◆ EXERCISE PROMPT
Whatever lies between the line that holds "ФОНТАНКА ГО" and the final line of the records below, both included, should be repeated exactly; leave out the pictures and add nothing.

☆ ☆ ☆ ☆

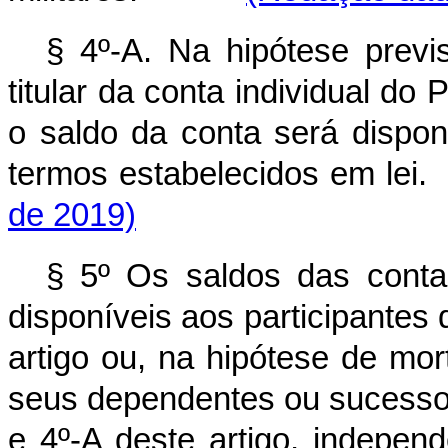
§ 4º-A. Na hipótese previ
titular da conta individual d
o saldo da conta será dispon
termos estabelecidos e
de 2019)
§ 5º Os saldos das contas
disponíveis aos participantes
artigo ou, na hipótese de mort
seus dependentes ou sucessor
e 4º-A deste artigo, ind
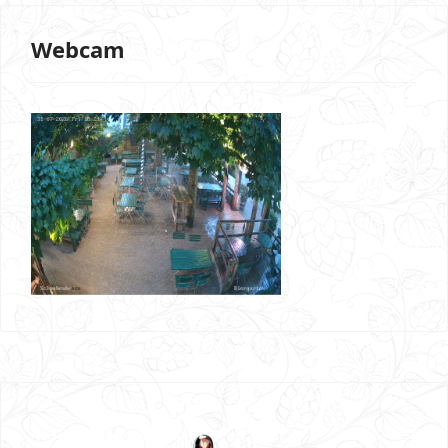
Webcam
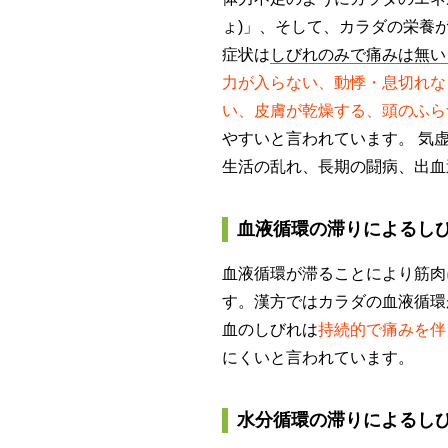
ょ)」、そして、カラダの栄養
症状は
しびれのみで痛みは無い
力が入らない、動悸・息切れな
い、皮膚が乾燥する、頭のふら
やすいと言われています。 気
生活の乱れ、長期の闘病、出血
血液循環の滞りによるしび
血液循環が滞ることにより筋肉
す。漢方ではカラダの血液循環
血のしびれは
持続的で痛みを伴
にくいと言われています。
水分循環の滞りによるしび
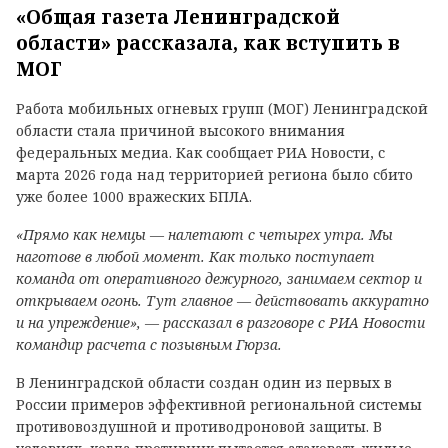
«Общая газета Ленинградской
области» рассказала, как вступить в
МОГ
Работа мобильных огневых групп (МОГ) Ленинградской
области стала причиной высокого внимания
федеральных медиа. Как сообщает РИА Новости, с
марта 2026 года над территорией региона было сбито
уже более 1000 вражеских БПЛА.
«Прямо как немцы — налетают с четырех утра. Мы
наготове в любой момент. Как только поступает
команда от оперативного дежурного, занимаем сектор и
открываем огонь. Тут главное — действовать аккуратно
и на упреждение», — рассказал в разговоре с РИА Новости
командир расчета с позывным Гюрза.
В Ленинградской области создан один из первых в
России примеров эффективной региональной системы
противовоздушной и противодроновой защиты. В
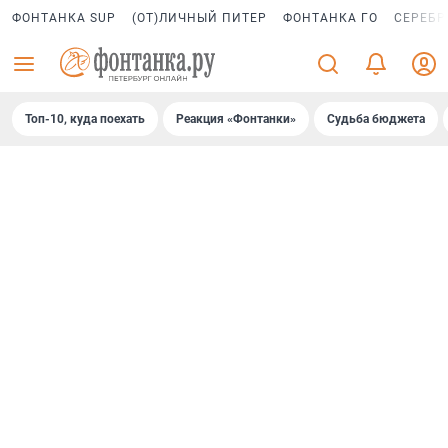
ФОНТАНКА SUP
(ОТ)ЛИЧНЫЙ ПИТЕР
ФОНТАНКА ГО
СЕРЕБР
Топ-10, куда поехать
Реакция «Фонтанки»
Судьба бюджета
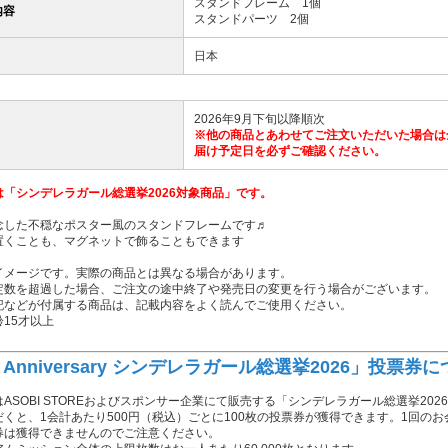
スタンドフレーム 1個
内容
スタンドパーツ 2個
日本
2026年9月下旬以降順次
※他の商品とあわせてご注文いただいた場合は
届け予定日を必ずご確認ください。
は「シンデレラガール総選挙2026対象商品」です。
念した不穏なポスター風のスタンドフレームです♬
置くことも、マグネットで飾ることもできます
イメージです。実際の商品とは異なる場合があります。
定数を超過した場合、ご注文の途中終了や発売日の変更を行う場合がございます。
記などが付属する商品は、記載内容をよく読んでご使用ください。
15才以上
h Anniversary シンデレラガール総選挙2026」投票券
ASOBI STOREおよびスポンサー企業にて販売する「シンデレラガール総選挙2
だくと、1会計あたり500円（税込）ごとに100枚の投票券が獲得できます。1回の
券は獲得できませんのでご注意ください。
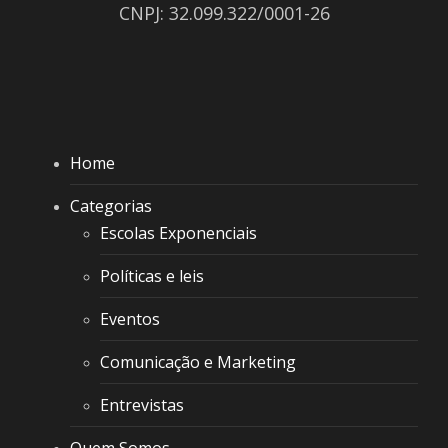
CNPJ: 32.099.322/0001-26
Home
Categorias
Escolas Exponenciais
Políticas e leis
Eventos
Comunicação e Marketing
Entrevistas
Quem Somos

☆ ☆ ☆ ☆

◆ RESULT OF THE EXERCISE
ФОНТАНКА ГО
СЕРЕБР
Топ-10, куда поехать
Реакция «Фонтанки»
Судьба бюджета
スタンドフレーム 1個
内容
スタンドパーツ 2個
日本
2026年9月下旬以降順次
※他の商品とあわせてご注文いただいた場合は
届け予定日を必ずご確認ください。
は「シンデレラガール総選挙2026対象商品」です。
念した不穏なポスター風のスタンドフレームです♬
置くことも、マグネットで飾ることもできます
イメージです。実際の商品とは異なる場合があります。
定数を超過した場合、ご注文の途中終了や発売日の変更を行う場合がございます。
記などが付属する商品は、記載内容をよく読んでご使用ください。
15才以上
h Anniversary シンデレラガール総選挙2026」投票券
ASOBI STOREおよびスポンサー企業にて販売する「シンデレラガール総選挙2
だくと、1会計あたり500円（税込）ごとに100枚の投票券が獲得できます。1回の
券は獲得できませんのでご注意ください。
CNPJ: 32.099.322/0001-26
Home
Categorias
Escolas Exponenciais
Políticas e leis
Eventos
Comunicação e Marketing
Entrevistas
Quem Somos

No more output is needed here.